* Aim of the task *
In the lines below, look for "olive". Copy each line where it appears.

Start of Data under study

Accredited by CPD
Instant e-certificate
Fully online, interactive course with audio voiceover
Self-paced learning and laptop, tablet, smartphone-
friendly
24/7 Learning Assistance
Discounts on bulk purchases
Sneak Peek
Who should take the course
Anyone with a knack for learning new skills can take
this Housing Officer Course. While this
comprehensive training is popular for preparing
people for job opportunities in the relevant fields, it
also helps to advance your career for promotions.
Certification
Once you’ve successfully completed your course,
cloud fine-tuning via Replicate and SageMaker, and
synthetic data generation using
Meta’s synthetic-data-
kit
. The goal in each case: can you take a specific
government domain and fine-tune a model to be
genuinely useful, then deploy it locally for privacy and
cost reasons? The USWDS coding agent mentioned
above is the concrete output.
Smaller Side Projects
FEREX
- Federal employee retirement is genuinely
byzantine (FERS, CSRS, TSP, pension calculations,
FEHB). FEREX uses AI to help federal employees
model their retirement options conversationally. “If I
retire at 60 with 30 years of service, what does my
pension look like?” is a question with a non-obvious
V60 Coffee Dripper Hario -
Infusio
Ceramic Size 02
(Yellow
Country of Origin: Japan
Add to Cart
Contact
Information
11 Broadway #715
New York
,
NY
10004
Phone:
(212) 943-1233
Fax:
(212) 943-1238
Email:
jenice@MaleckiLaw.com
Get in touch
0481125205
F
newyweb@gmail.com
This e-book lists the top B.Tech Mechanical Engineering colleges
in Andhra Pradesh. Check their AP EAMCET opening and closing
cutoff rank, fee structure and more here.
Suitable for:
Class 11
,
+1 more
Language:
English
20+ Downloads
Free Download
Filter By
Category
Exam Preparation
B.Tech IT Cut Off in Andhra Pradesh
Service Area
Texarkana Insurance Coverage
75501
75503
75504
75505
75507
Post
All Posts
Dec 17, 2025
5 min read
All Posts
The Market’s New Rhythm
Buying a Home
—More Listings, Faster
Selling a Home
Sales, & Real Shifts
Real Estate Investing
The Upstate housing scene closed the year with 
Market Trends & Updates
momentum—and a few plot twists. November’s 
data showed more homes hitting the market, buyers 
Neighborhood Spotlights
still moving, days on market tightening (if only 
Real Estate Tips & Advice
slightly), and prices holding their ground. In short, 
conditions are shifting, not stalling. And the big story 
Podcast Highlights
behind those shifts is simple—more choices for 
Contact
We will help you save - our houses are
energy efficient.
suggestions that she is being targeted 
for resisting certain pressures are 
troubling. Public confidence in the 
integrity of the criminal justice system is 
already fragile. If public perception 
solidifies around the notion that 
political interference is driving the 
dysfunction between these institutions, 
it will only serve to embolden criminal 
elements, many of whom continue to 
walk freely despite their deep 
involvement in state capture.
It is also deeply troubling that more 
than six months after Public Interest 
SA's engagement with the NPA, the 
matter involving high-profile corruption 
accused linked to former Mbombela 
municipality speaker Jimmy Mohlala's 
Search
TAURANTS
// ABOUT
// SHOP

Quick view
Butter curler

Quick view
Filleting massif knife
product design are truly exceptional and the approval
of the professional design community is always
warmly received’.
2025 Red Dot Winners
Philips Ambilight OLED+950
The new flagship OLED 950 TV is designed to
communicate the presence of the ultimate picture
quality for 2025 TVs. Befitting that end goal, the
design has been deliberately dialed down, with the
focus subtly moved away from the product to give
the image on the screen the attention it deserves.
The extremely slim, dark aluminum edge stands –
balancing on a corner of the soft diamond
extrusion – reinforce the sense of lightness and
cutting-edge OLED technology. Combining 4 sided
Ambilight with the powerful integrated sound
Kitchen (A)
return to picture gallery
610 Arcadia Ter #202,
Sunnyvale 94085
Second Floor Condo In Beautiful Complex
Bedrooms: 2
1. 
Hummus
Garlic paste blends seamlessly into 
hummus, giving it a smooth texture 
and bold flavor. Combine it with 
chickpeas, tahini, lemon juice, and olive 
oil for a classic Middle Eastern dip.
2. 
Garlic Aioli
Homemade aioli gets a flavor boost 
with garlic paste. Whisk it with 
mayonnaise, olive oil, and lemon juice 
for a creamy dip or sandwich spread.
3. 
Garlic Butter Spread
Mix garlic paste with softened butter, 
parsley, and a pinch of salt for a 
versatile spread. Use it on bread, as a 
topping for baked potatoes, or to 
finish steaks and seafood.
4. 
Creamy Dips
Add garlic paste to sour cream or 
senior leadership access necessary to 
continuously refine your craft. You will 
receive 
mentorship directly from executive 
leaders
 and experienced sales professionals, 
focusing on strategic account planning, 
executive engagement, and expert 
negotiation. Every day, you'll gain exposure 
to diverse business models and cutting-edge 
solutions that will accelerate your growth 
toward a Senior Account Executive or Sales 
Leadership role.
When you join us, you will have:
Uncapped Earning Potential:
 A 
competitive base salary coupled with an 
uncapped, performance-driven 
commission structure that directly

End of Data under study

* Solution to this exercise *
chickpeas, tahini, lemon juice, and olive 
mayonnaise, olive oil, and lemon juice 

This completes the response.